The main problematics of speech recognition
The long-term aim of machine-based speech recognition is general speech–text transformation regardless of background noise, speaker or subject matter. No such ‘all-competent’ speech recognition system exists at the moment in any language of the world. By narrowing the subject, however, we see that several minor fields have made advances that can have practical application, or have started more concentrated research.
▪ isolated word (command) recognition: if the commands are elements in a well-defined, smaller set of words or phrases, recognition can be fairly efficient.
▪ keyword search: keywords or sets of keywords can be found and signaled even in continuous speech.

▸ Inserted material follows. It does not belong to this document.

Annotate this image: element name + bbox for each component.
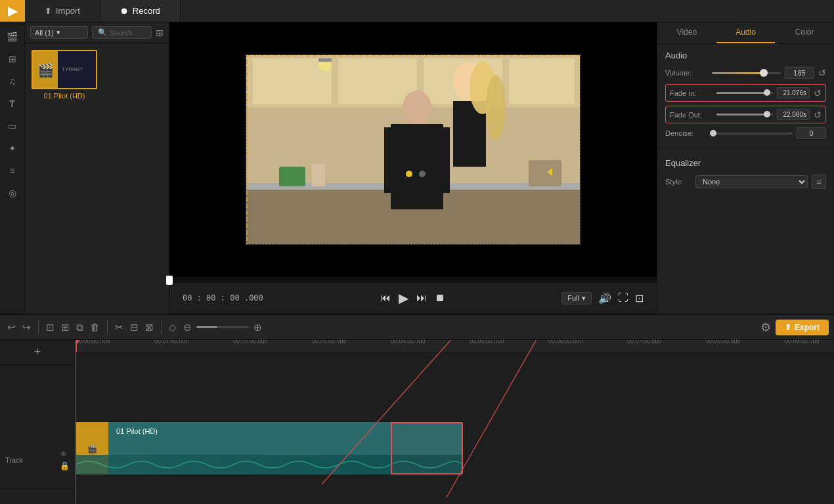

▪ recognition of continuous speech (large vocabulary): transcription of continuous speech to text about a certain subject matter (low occurrence of errors only when the subject is very much limited)
▪ speech recognition in morphologically rich languages: research for linguistic and acoustic modeling of the morphological variety in Hungarian, Finnish, Turkish, for speech recognition purposes
▪ spontaneous speech recognition: research for speech recognition methods that can handle the characteristics of spontaneous speech
▪ noise-robust speech recognition: research for sound processing units and modeling methods suited for noisy environments (e.g. cars)
▪ speaker recognition: identification of speakers
▪ recognition of the emotional coloring of speech: recognition of emotions (joy, anger, fear, etc.) on the basis of the acoustic characteristics of speech
Some fields and applications of speech synthesis
In research
▪ conveying emotion in synthesized speech
▪ approximating human tones
▪ modeling of human prosodic variety
Development
The speech synthesizer always has to be adapted to its planned application.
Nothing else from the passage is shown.